Can we expect the return of Flowbee commercials to our airwaves?

What about things like gym memberships? Millions of people have been forced to work out at home, and various apps and online services have made themselves free (for now) to accommodate their new potential customers. What if consumers are getting what they need at a much lower cost?

Of course, the initial wave of the fitness craze was largely an at-home phenomenon. Jane Fonda’s workout started as a book before it was even a video, mostly because home video players were just coming into vogue at the time (1981-82). You could even get the workout on cassette tape![1]

Before this, it seems like gyms were for boxers and bodybuilders, but then for a while anyway, Jazzercise studios were everywhere. Wikipedia tells me that Chicago’s own Bally Total Fitness became funct in 1983. I worked on a project for their ad strategies back in the day at the old place. Bally Total Fitness went defunct in 2016. I remember our research indicated that populating their ads exclusively with models was alienating to potential customers.

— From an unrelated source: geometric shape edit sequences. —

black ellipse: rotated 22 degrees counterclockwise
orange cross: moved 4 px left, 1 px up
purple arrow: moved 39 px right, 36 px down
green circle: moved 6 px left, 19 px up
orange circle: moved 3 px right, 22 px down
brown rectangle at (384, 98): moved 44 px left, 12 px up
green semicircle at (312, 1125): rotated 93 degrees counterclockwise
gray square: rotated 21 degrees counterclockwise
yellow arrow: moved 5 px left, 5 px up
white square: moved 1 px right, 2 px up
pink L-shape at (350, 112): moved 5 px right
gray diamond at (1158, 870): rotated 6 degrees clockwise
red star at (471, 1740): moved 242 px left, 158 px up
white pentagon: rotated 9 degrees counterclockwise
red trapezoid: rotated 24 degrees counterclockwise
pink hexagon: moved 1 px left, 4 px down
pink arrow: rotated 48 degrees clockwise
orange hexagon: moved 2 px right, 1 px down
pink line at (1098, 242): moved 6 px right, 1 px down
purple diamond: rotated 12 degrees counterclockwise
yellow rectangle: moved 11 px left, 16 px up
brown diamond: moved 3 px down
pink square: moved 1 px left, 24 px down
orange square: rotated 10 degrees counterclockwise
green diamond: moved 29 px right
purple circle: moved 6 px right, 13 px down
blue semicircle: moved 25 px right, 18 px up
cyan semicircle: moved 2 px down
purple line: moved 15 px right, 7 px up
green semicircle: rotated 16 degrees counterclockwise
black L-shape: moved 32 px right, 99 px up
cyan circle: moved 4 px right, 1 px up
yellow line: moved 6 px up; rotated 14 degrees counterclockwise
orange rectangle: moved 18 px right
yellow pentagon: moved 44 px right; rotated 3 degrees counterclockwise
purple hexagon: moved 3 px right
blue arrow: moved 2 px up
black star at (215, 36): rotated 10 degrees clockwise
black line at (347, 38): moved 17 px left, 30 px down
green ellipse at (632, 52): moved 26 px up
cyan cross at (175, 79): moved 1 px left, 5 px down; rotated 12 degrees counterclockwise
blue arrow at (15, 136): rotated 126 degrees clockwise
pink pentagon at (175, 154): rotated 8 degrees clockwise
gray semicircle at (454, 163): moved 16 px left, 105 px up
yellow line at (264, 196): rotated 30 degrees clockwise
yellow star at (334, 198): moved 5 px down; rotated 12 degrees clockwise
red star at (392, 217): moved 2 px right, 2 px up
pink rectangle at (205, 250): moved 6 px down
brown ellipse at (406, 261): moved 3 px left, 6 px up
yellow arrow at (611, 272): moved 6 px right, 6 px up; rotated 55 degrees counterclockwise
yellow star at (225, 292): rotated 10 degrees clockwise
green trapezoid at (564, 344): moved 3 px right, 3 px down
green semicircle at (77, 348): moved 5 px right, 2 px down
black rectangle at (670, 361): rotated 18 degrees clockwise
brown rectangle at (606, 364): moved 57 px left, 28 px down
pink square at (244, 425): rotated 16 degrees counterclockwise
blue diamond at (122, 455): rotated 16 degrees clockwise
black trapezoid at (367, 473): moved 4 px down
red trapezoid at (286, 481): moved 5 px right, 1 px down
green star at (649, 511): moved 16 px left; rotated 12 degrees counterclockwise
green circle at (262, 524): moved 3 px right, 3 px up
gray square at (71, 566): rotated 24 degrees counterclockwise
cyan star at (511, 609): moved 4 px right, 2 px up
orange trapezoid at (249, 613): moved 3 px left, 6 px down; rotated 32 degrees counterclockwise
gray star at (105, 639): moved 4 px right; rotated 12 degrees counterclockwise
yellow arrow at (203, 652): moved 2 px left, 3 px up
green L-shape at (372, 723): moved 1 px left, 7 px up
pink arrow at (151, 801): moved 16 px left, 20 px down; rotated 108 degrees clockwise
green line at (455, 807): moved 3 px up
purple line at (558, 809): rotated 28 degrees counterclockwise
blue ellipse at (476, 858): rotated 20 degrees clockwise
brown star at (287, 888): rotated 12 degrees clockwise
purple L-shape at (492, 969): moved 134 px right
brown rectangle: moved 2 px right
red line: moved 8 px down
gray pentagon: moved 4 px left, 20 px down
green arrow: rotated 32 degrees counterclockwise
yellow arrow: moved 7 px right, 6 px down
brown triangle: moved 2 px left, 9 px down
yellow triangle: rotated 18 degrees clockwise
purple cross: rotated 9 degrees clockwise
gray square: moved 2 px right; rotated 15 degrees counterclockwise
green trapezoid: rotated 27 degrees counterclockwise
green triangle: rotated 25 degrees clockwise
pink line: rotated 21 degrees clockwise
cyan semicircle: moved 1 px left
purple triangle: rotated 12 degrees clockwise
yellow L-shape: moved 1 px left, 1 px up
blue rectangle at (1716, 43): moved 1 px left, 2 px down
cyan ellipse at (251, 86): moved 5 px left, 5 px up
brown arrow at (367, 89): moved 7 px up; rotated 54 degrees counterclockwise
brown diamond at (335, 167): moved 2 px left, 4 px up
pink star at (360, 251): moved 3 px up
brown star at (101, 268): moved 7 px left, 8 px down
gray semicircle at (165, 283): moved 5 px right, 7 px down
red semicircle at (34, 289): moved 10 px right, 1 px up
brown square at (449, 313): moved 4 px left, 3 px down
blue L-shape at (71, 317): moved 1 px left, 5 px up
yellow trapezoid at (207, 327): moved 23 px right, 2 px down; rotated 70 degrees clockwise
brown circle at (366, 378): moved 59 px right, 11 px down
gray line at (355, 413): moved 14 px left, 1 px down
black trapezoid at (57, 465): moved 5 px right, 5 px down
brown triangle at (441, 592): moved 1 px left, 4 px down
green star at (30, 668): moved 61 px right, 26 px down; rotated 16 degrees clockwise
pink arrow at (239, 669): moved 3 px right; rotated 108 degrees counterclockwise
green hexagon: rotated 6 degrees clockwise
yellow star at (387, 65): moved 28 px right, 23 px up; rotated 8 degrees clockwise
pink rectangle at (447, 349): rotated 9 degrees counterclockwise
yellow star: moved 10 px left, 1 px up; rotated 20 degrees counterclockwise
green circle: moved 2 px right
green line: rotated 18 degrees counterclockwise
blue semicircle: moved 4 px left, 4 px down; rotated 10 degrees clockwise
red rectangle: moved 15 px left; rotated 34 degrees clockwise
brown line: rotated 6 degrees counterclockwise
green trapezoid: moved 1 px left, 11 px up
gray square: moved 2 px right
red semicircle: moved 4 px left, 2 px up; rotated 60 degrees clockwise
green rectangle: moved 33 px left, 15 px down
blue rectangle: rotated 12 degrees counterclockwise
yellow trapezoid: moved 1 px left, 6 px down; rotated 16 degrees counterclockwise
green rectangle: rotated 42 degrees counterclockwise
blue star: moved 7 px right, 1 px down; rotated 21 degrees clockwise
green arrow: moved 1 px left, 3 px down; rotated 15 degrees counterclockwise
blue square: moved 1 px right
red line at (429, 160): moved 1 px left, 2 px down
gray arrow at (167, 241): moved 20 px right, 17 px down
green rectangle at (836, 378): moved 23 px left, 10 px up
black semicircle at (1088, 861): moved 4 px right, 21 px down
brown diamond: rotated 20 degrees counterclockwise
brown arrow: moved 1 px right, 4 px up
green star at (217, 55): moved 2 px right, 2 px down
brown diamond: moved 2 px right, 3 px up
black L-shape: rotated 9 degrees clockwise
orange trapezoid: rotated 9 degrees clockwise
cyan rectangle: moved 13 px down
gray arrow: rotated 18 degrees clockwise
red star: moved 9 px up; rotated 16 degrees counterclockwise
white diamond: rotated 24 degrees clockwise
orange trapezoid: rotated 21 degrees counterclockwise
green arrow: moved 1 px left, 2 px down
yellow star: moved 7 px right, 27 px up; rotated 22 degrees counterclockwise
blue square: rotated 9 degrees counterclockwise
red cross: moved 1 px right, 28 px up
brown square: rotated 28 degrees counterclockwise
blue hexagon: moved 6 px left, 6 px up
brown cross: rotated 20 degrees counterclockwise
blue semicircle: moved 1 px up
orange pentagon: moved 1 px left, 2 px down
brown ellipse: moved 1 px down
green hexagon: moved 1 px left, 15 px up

Maybe that caught up with them.

You gotta listen to the research.

What if it’s the opposite, and all this time sweatin’ to the oldies in our temporary home gyms (read: hallway) is making us long for the chance to huff and puff alongside other humans while up-tempo music blasts away?

(I’ve never been a gym guy, personally. I like a nice solo run or bike ride.)

Even under normal times, our world is constantly being remade. The extraordinary circumstances of the coronavirus only accelerates the remaking. Thinking about the Jane Fonda Workout brings me back to the first VCR my family ever owned. It was a present for my dad’s 40th birthday (January 1981), a top-loader, heavy as a Buick with a corded remote which could pause or search forward at a single speed.

It was one of the most thrilling days of my life. The thing was a marvel. The only place to rent movies was the camera shop near my mom’s bookstore (The Book Bin) in the downtown Northbrook shopping plaza. The first two movies we rented were The Goodbye Girl (for mom) and Airplane (for the rest of us). All rentals were for a week. My brother and I must’ve watched Airplane forty times. I haven’t seen it straight through for almost forty years and I can still recite dozens of scenes from memory.

Camera stores barely exist anymore.

There’s one Blockbuster left in the entire world. When Hamilton comes to Disney+ I will be signing up for my fifth streaming service.

What’s going to be gone when we re-emerge into the world? What’s going to be in its place?

And what am I going to do about my hair?

 

Yours in hirsuititude,

John

[1] I learned from the really interesting documentary Jane Fonda in Five Acts that Fonda donated all the proceeds from the workout to women’s charities. Tens of millions of dollars. That was her motive to do the book and video in the first place.